Taking absolute values, we have

\[ \varepsilon_{n+1}\approx K \varepsilon_{n-1}\varepsilon_n\qquad \text{with }K = \left|\frac{f''(r)} {2f'(r)} \right| \tag{E7} \nonumber \]

We have seen that Newton's method obeys a similar formula — (E3) says that, when \(x_n\) is near \(r\text{,}\) Newton's method obeys \(\varepsilon_{n+1}\approx K\varepsilon_n^2\text{,}\) also with \(K = \left|\frac{f''(r)} {2f'(r)} \right|\text{.}\) As we shall now see, the change from \(\varepsilon_n^2\text{,}\) in \(\varepsilon_{n+1}\approx K\varepsilon_n^2\text{,}\) to \(\varepsilon_{n-1}\varepsilon_n\text{,}\) in \(\varepsilon_{n+1}\approx K\varepsilon_{n-1}\varepsilon_n\text{,}\) does have a substantial impact on the behaviour of \(\varepsilon_n\) for large \(n\text{.}\)

To see the large \(n\) behaviour, we now iterate (E7). The formulae will look simpler if we multiply (E7) by \(K\) and write \(\delta_n=K\varepsilon_n\text{.}\) Then (E7) becomes \(\delta_{n+1}\approx\delta_{n-1}\delta_n\) (and we have eliminated \(K\)). The first iterations are

\begin{alignat*}{2} \delta_2& & & \approx \delta_0\delta_1 \\ \delta_3& \approx \delta_1\delta_2 & & \approx \delta_0\delta_1^2 \\ \delta_4& \approx \delta_2\delta_3 & & \approx \delta_0^2\delta_1^3 \\ \delta_5& \approx \delta_3\delta_4 & & \approx \delta_0^3\delta_1^5 \\ \delta_6& \approx \delta_4\delta_5 & & \approx \delta_0^5\delta_1^8 \\ \delta_7& \approx \delta_5\delta_6 & & \approx \delta_0^8\delta_1^{13} \end{alignat*}

Notice that every \(\delta_n\) is of the form \(\delta_0^{\alpha_n}\delta_1^{\beta_n}\text{.}\) Substituting \(\delta_n=\delta_0^{\alpha_n}\delta_1^{\beta_n}\) into \(\delta_{n+1}\approx\delta_{n-1}\delta_n\) gives

\[ \delta_0^{\alpha_{n+1}}\delta_1^{\beta_{n+1}} \approx \delta_0^{\alpha_{n-1}}\delta_1^{\beta_{n-1}} \delta_0^{\alpha_n}\delta_1^{\beta_n} \nonumber \]

and we have

\[ \alpha_{n+1}=\alpha_{n-1}+\alpha_{n} \qquad \beta_{n+1}=\beta_{n-1}+\beta_{n} \tag{E8} \nonumber \]

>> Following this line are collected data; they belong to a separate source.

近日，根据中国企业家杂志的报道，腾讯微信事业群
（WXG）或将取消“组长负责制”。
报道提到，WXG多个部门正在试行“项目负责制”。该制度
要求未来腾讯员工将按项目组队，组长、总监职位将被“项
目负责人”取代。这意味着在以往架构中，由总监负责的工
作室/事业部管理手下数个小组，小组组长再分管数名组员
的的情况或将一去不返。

The recursion rule in (E8) is famous¹. The Fibonacci² sequence (which is \(0\text{,}\) \(1\text{,}\) \(1\text{,}\) \(2\text{,}\) \(3\text{,}\) \(5\text{,}\) \(8\text{,}\) \(13\text{,}\) \(\cdots\)), is defined by

\begin{align*} F_0& =0 \\ F_1& =1 \\ F_n& =F_{n-1}+F_{n-2}\qquad\text{for }n>1 \end{align*}

So, for \(n\ge 2\text{,}\) \(\alpha_n = F_{n-1}\) and \(\beta_n=F_n\) and

\[ \delta_n \approx \delta_0^{\alpha_n}\delta_1^{\beta_n} = \delta_0^{F_{n-1}}\delta_1^{F_n} \nonumber \]

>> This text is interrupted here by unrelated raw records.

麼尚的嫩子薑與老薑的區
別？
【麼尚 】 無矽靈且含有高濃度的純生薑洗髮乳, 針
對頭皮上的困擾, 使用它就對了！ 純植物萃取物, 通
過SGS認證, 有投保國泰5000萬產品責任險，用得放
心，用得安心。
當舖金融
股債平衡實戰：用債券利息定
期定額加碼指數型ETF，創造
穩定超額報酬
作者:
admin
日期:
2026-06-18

One of the known properties of the Fibonacci sequence is that, for large \(n\text{,}\)

\[ F_n\approx\frac{\varphi^n}{\sqrt{5}}\qquad\text{where } \varphi=\frac{1+\sqrt{5}}{2} \approx 1.61803 \nonumber \]

This \(\varphi\) is the golden ratio³. So, for large \(n\text{,}\)

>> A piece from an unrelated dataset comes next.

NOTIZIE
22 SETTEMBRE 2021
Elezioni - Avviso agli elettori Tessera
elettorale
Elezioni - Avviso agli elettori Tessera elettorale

\begin{align*} K\varepsilon_n & = \delta_n \approx \delta_0^{F_{n-1}}\delta_1^{F_n} \approx \delta_0^{\frac{\varphi^{n-1}}{\sqrt{5}}} \delta_1^{\frac{\varphi^n}{\sqrt{5}}} = \delta_0^{\frac{1}{\sqrt{5}\varphi}\times\varphi^n} \delta_1^{\frac{1}{\sqrt{5}}\times\varphi^n}\\ & = d^{\varphi^n}\qquad\text{where}\quad d=\delta_0^{\frac{1}{\sqrt{5}\,\varphi}}\delta_1^{\frac{1}{\sqrt{5}}}\\ & \approx d^{1.6^n} \end{align*}

Assuming that \(0\lt \delta_0=K\varepsilon_0\lt 1\) and \(0\lt \delta_1=K\varepsilon_1\lt 1\text{,}\) we will have \(0\lt d\lt 1\text{.}\)

By way of contrast, for Newton's method, for large \(n\text{,}\)

\begin{gather*} K\varepsilon_n\approx d^{2^n}\qquad\text{where}\quad d=(K\varepsilon_1)^{1/2} \end{gather*}

As \(2^n\) grows quite a bit more quickly than \(1.6^n\) (for example, when n=5, \(2^n=32\) and \(1.6^n=10.5\text{,}\) and when \(n=10\text{,}\) \(2^n=1024\) and \(1.6^n=110\)) Newton's method homes in on the root quite a bit faster than the secant method, assuming that you start reasonably close to the root.